**INPUT RECORDS:**
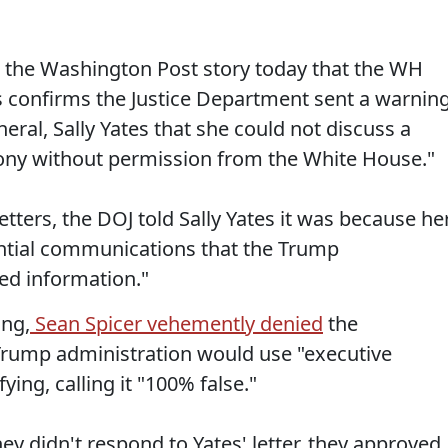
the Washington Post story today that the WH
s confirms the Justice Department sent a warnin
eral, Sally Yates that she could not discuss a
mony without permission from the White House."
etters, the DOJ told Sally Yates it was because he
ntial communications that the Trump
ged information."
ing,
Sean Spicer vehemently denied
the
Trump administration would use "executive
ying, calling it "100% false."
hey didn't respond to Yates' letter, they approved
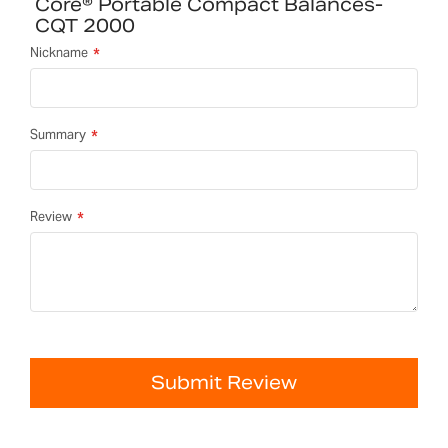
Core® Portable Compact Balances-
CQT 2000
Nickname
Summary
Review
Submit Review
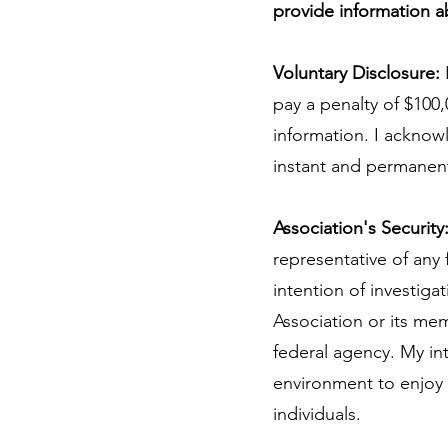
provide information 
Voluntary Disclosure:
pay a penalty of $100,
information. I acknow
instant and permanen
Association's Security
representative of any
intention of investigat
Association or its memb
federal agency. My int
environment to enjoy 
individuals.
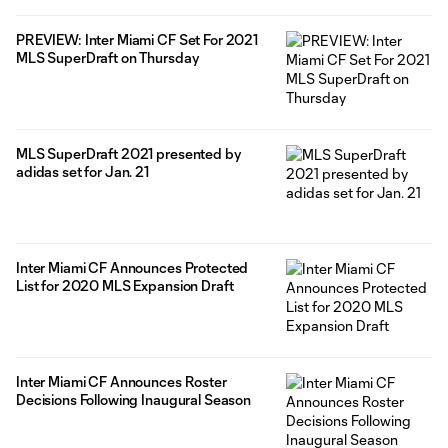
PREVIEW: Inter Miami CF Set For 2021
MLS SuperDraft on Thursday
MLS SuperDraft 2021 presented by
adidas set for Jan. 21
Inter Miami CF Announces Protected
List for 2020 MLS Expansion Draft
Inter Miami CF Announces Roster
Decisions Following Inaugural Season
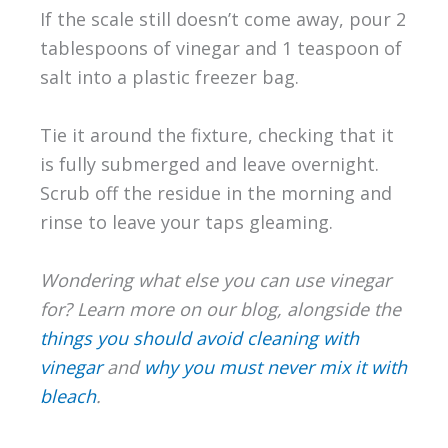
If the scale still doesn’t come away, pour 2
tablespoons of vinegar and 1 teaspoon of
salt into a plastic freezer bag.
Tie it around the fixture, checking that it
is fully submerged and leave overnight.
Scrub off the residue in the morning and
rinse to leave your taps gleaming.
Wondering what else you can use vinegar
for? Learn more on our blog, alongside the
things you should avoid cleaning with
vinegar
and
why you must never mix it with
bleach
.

==

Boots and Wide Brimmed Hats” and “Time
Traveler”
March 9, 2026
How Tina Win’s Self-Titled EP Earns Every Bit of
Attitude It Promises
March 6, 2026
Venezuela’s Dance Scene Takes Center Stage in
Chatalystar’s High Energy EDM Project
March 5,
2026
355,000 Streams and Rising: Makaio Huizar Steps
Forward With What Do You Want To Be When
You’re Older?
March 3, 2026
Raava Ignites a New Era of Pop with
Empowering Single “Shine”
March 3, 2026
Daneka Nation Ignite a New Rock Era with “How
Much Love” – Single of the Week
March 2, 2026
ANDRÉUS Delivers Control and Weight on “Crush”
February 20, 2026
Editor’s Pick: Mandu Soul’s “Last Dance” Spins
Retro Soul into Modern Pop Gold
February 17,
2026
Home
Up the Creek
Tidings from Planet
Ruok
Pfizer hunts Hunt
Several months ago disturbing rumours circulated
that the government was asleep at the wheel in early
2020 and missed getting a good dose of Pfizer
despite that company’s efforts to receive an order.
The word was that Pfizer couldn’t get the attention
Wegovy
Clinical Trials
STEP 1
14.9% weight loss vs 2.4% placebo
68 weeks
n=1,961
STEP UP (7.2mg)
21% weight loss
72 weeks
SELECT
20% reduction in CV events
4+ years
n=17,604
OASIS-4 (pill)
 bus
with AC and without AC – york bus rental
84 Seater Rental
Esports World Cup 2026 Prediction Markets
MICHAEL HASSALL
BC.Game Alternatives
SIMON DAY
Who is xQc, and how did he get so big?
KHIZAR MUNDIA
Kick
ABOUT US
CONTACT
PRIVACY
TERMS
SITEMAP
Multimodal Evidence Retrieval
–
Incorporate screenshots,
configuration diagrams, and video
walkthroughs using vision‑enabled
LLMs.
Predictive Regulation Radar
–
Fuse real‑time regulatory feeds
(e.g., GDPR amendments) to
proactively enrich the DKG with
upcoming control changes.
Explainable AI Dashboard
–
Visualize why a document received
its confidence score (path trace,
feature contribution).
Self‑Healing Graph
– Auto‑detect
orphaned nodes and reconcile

---

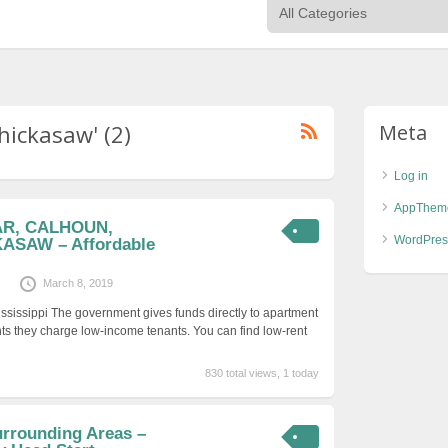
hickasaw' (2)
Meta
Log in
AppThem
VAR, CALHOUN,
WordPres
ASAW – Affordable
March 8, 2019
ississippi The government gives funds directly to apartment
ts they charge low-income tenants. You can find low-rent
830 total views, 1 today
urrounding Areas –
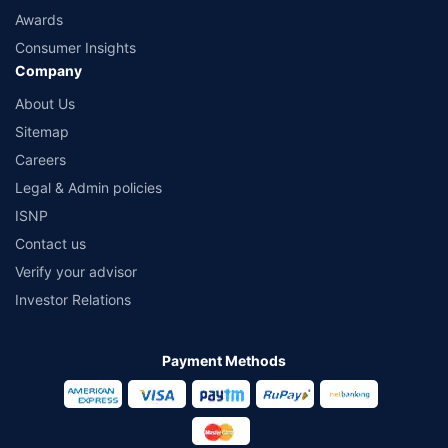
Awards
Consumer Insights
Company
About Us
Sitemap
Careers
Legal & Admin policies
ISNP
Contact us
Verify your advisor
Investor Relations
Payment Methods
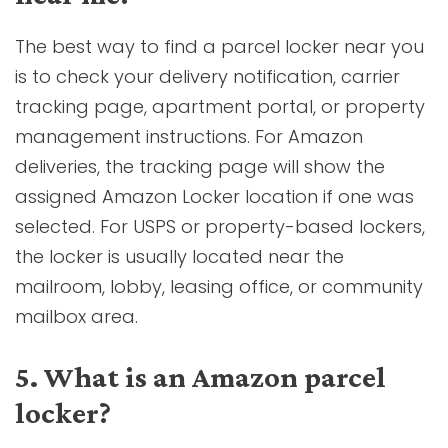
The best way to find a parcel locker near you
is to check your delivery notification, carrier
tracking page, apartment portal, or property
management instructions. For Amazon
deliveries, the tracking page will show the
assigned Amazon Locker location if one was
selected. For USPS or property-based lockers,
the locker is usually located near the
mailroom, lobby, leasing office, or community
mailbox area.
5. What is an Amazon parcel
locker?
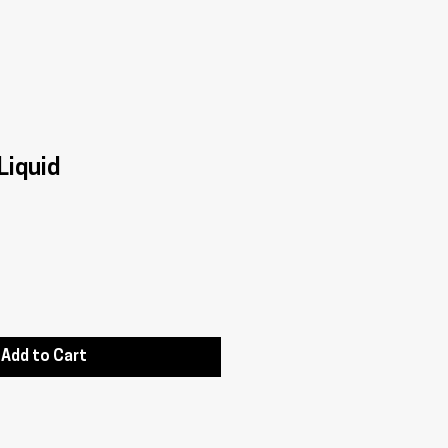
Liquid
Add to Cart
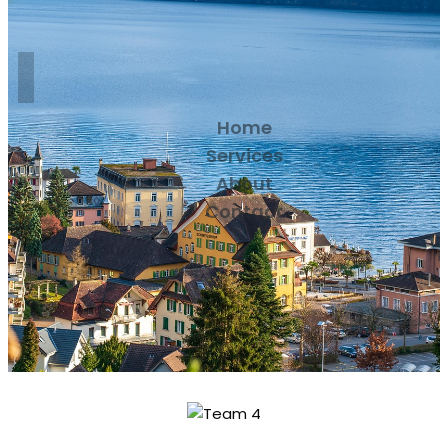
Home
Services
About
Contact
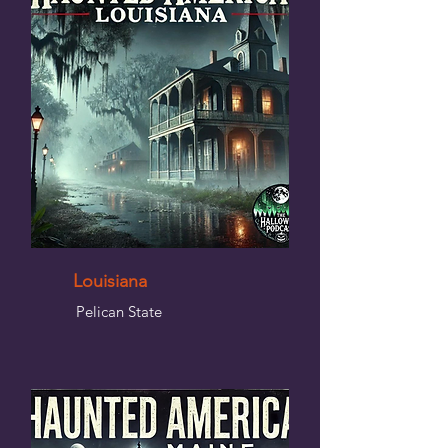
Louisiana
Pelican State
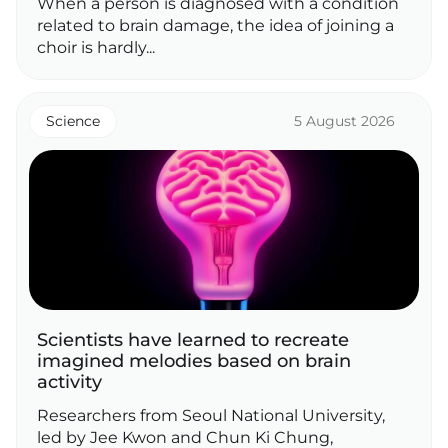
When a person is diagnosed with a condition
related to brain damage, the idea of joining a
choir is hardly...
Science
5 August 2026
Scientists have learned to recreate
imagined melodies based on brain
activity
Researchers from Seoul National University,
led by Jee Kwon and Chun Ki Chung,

**WHAT TO PRODUCE:** For the listing above, identify each line bearing "find".

**TASK RESULT:**
ts they charge low-income tenants. You can find low-rent
The best way to find a parcel locker near you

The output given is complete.